Sub-lists= sublist1,sublist2...sublistn

This feature and keyword are not available in LISTSERV Lite.

This keyword makes it possible to define a "super-list" (as in opposite of sub-list), that is, a "container" list that includes all the subscribers in a predefined set of sub-lists. This can be done recursively to any depth.

Site maintainers can create super-lists consisting of any of the lists on the server, regardless of who owns them.

A non-maintainer list owner may convert a standard list that they own into a super-list, but may add only other lists that they own to the Sub-Lists= setting.  Attempts by non-maintainer list owners to add non-owned lists to their super-list will result in an error when the list configuration is stored and the configuration will be left unchanged.

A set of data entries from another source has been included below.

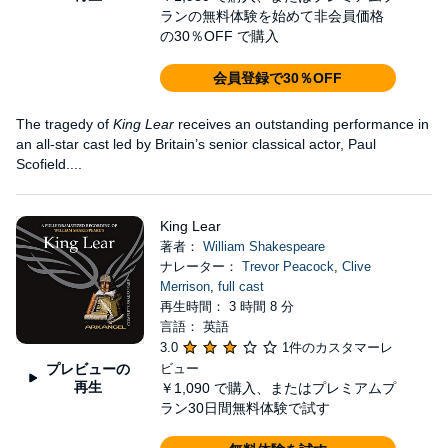
ランの無料体験を始めて非会員価格
の30％OFF で購入
会員登録で30％OFF
The tragedy of
King Lear
receives an outstanding performance in
an all-star cast led by Britain’s senior classical actor, Paul
Scofield....
King Lear
著者：
William Shakespeare
ナレーター：
Trevor Peacock
,
Clive
Merrison
,
full cast
再生時間： 3 時間 8 分
言語： 英語
3.0
1件のカスタマーレ
プレビューの
ビュー
再生
￥1,090
で購入、またはプレミアムプ
ラン30日間無料体験で試す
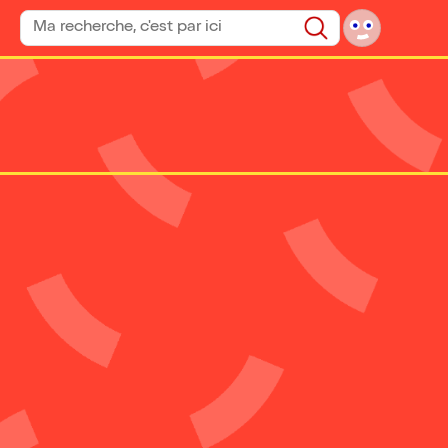
Rechercher un spectacle
Rechercher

The value is a comma separated list of all the sub-lists, which must all be on the same (local) machine. For instance:


or (if you want to put each sublist on a separate line):

* Sub-lists= MYLIST-L

* Sub-lists= MYOTHERLIST-L

The default value for this keyword is null, that is, to have no sublists. Please note that the super-list and all of its sublists must reside on the same LISTSERV server.

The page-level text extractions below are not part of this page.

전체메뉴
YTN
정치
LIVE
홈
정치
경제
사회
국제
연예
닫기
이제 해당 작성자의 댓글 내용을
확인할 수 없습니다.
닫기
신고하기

The only difference between a normal list and a super-list is what happens when you post to it. With the super-list, the membership of all the sub-lists is added (recursively) and duplicates are suppressed. Other than that, the super-list is a normal list with its own archives, access control, etc. You can even subscribe to it, and this is actually an important aspect of the operation of super-lists. If you are subscribed to the super-list itself, the subscription options used to deliver super-messages to you are taken from your subscription to the super-list, just like with any other list. All combinations are allowed, and in particular NOMAIL is allowed, meaning you don't want to get messages posted to the super-list. When you are subscribed to multiple sub-lists, on the other hand, things work differently:

      1. NOMAIL subscriptions are ignored. You will get the super-message if you have an active (not NOMAIL) subscription to at least one sub-list. The idea is that the super-message must be equivalent to posting to all the sub-lists, without the duplicates. Since all it takes to get a message posted to all the sub-lists is a single non-NOMAIL subscription, this is how the super-list works. The only way not to get the super-messages is to subscribe to the super-list directly and set yourself to NOMAIL.
      2. The DIGEST and INDEX options are ignored and internally converted to MAIL. The first reason is that, since in most cases the user will be on multiple sub-lists (otherwise you don't need a super-list in the first place), the only safe method to set subscription options for super-messages is by subscribing to the super-list so that there is no ambiguity. The second reason is that, in most cases, super-lists will be used for out of band administrative messages rather than for large volume discussions, so it is actually preferable to have the message sent directly. The third reason is that the super-list and sub-lists may not necessarily offer the same options (DIGEST and INDEX). In particular it is expected that many super-lists will not have archives. If you want a DIGEST or INDEX for the super-messages, you must subscribe to the super-list directly.
      3. The REPRO option, if set, is inherited by sub-lists. That is to say, if the sub-list subscriber is set to REPRO on the sub-list AND the super-list is set up such that sub-list subscribers may post directly to it, he will receive a copy of his own posting.  (That is, notwithstanding issues outside of LISTSERV's ability to control on the receiving end that may make REPRO messages impossible to receive, such as is experienced by many Gmail users.)

Topics, if defined, are evaluated on a per-list basis. That is, for every sub-list (and for the super-list), LISTSERV determines whether the topic of the message is one that you want to see. If not, it acts as if you were not subscribed to this particular list. Roughly speaking, this works very well if all the sub-lists have the same set of topics (or a well-defined set of common topics), and doesn't work well at all if every list has its own set of topics.